Page-level text extractions
══════
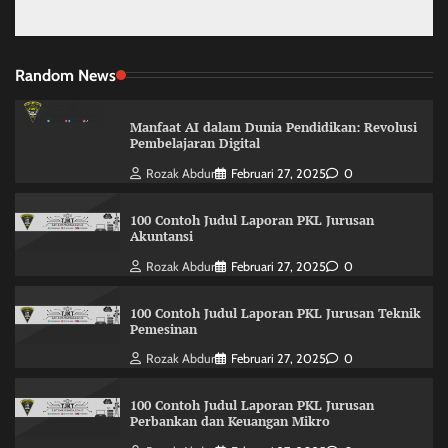
Random News
Manfaat AI dalam Dunia Pendidikan: Revolusi
Pembelajaran Digital
Rozak Abdur
Februari 27, 2025
0
100 Contoh Judul Laporan PKL Jurusan
Akuntansi
Rozak Abdur
Februari 27, 2025
0
100 Contoh Judul Laporan PKL Jurusan Teknik
Pemesinan
Rozak Abdur
Februari 27, 2025
0
100 Contoh Judul Laporan PKL Jurusan
Perbankan dan Keuangan Mikro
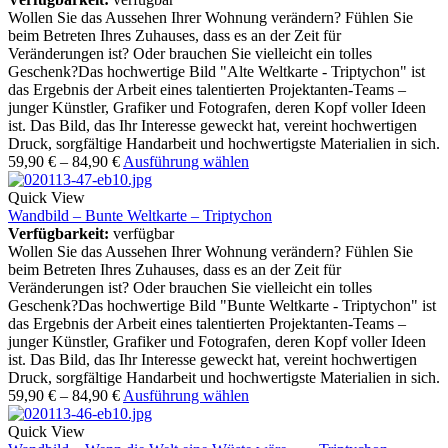
Wollen Sie das Aussehen Ihrer Wohnung verändern? Fühlen Sie
beim Betreten Ihres Zuhauses, dass es an der Zeit für
Veränderungen ist? Oder brauchen Sie vielleicht ein tolles
Geschenk?Das hochwertige Bild "Alte Weltkarte - Triptychon" ist
das Ergebnis der Arbeit eines talentierten Projektanten-Teams –
junger Künstler, Grafiker und Fotografen, deren Kopf voller Ideen
ist. Das Bild, das Ihr Interesse geweckt hat, vereint hochwertigen
Druck, sorgfältige Handarbeit und hochwertigste Materialien in sich.
59,90
€
–
84,90
€
Ausführung wählen
Quick View
Wandbild – Bunte Weltkarte – Triptychon
Verfügbarkeit:
verfügbar
Wollen Sie das Aussehen Ihrer Wohnung verändern? Fühlen Sie
beim Betreten Ihres Zuhauses, dass es an der Zeit für
Veränderungen ist? Oder brauchen Sie vielleicht ein tolles
Geschenk?Das hochwertige Bild "Bunte Weltkarte - Triptychon" ist
das Ergebnis der Arbeit eines talentierten Projektanten-Teams –
junger Künstler, Grafiker und Fotografen, deren Kopf voller Ideen
ist. Das Bild, das Ihr Interesse geweckt hat, vereint hochwertigen
Druck, sorgfältige Handarbeit und hochwertigste Materialien in sich.
59,90
€
–
84,90
€
Ausführung wählen
Quick View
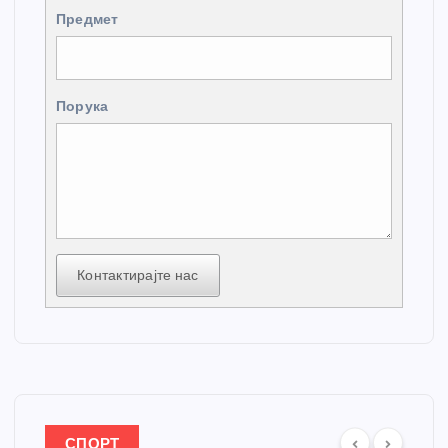
Предмет
Порука
Контактирајте нас
СПОРТ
══════
**Instructions for the task**
Your answer must be the records above, word for word, with no pictures.

**Solution to the exercise**
Random News
Manfaat AI dalam Dunia Pendidikan: Revolusi
Pembelajaran Digital
Rozak Abdur
Februari 27, 2025
0
100 Contoh Judul Laporan PKL Jurusan
Akuntansi
Rozak Abdur
Februari 27, 2025
0
100 Contoh Judul Laporan PKL Jurusan Teknik
Pemesinan
Rozak Abdur
Februari 27, 2025
0
100 Contoh Judul Laporan PKL Jurusan
Perbankan dan Keuangan Mikro
Wollen Sie das Aussehen Ihrer Wohnung verändern? Fühlen Sie
beim Betreten Ihres Zuhauses, dass es an der Zeit für
Veränderungen ist? Oder brauchen Sie vielleicht ein tolles
Geschenk?Das hochwertige Bild "Alte Weltkarte - Triptychon" ist
das Ergebnis der Arbeit eines talentierten Projektanten-Teams –
junger Künstler, Grafiker und Fotografen, deren Kopf voller Ideen
ist. Das Bild, das Ihr Interesse geweckt hat, vereint hochwertigen
Druck, sorgfältige Handarbeit und hochwertigste Materialien in sich.
59,90
€
–
84,90
€
Ausführung wählen
Quick View
Wandbild – Bunte Weltkarte – Triptychon
Verfügbarkeit:
verfügbar
Wollen Sie das Aussehen Ihrer Wohnung verändern? Fühlen Sie
beim Betreten Ihres Zuhauses, dass es an der Zeit für
Veränderungen ist? Oder brauchen Sie vielleicht ein tolles
Geschenk?Das hochwertige Bild "Bunte Weltkarte - Triptychon" ist
das Ergebnis der Arbeit eines talentierten Projektanten-Teams –
junger Künstler, Grafiker und Fotografen, deren Kopf voller Ideen
ist. Das Bild, das Ihr Interesse geweckt hat, vereint hochwertigen
Druck, sorgfältige Handarbeit und hochwertigste Materialien in sich.
59,90
€
–
84,90
€
Ausführung wählen
Quick View
Предмет
Порука
Контактирајте нас
СПОРТ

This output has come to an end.